BMC Res Notes. 2018 Sep 3;11(1):633. doi: 10.1186/s13104-018-3746-2.
As in many other countries, the ratio of caesarean section (c-section) delivery to total births in Japan is rising steadily, while the total number of deliveries is decreasing. Although c-sections can effectively prevent maternal and perinatal mortality and morbidity when medically justified, it is uncertain how medically unnecessary c-sections affect the short-, middle-, and long-term postnatal effects on the mother and child. As there are no empirical studies on c-section choice for Japan, this study uses individual medical facility panel data from 1999 to 2014 to comprehensively examine the effects of recent public and social environment changes on c-section delivery choice.

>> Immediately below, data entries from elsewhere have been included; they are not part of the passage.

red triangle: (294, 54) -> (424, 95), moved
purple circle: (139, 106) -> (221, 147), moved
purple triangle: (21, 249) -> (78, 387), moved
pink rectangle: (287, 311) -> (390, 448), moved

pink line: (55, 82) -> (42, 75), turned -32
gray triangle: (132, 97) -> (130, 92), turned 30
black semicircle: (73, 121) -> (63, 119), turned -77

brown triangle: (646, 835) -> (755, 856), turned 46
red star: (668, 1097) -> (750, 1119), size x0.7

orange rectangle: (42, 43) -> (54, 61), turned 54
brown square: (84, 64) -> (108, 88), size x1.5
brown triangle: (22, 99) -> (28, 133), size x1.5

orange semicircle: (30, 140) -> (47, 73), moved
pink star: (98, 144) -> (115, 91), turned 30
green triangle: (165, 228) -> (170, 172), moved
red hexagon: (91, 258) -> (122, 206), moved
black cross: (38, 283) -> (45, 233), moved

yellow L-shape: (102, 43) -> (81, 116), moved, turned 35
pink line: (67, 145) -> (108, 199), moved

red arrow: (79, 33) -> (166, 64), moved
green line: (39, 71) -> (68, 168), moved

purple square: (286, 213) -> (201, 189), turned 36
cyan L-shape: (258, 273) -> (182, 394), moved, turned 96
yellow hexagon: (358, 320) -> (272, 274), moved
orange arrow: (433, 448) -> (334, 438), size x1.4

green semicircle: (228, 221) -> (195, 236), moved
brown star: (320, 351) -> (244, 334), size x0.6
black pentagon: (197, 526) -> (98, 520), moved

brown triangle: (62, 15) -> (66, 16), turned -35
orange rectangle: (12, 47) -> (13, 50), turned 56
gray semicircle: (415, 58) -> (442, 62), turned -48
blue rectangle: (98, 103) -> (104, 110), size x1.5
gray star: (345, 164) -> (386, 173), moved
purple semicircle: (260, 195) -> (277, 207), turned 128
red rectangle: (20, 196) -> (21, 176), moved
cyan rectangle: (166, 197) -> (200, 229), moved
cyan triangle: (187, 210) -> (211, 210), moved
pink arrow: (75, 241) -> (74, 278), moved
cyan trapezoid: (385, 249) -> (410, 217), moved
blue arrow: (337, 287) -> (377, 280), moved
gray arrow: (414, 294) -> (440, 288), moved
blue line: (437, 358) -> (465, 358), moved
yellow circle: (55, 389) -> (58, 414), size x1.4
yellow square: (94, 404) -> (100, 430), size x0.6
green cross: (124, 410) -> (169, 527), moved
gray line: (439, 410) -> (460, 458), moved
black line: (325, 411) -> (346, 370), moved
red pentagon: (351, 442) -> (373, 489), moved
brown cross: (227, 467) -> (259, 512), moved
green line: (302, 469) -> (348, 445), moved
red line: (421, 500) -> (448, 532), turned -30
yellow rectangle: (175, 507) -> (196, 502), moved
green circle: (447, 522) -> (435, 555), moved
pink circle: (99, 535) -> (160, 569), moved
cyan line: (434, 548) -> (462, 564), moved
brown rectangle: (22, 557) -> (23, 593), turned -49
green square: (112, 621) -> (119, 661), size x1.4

The empirical results from our fixed effect model show that c-section delivery and its ratio are higher in public hospitals, in relatively large clinics, and in clinics opening on holidays. In addition, increases in the lump-sum birth allowance and the number of medical malpractice lawsuits also increase the number of c-section delivery.
与许多其他国家一样,日本剖宫产(剖腹产)分娩占总出生数的比例在稳步上升,而分娩总数却在下降。虽然剖腹产在医学上合理时可有效预防孕产妇和围产期死亡率及发病率,但尚不确定非医学必要的剖腹产如何影响母婴产后的短期、中期和长期影响。由于日本尚无关于剖腹产选择的实证研究,本研究使用1999年至2014年的个体医疗设施面板数据,全面考察近期公共和社会环境变化对剖腹产分娩选择的影响。
我们固定效应模型的实证结果表明,公立医院、规模相对较大的诊所及节假日营业的诊所中,剖腹产分娩及其比例更高。此外,一次性生育津贴的增加和医疗事故诉讼数量的增加也会增加剖腹产分娩的数量。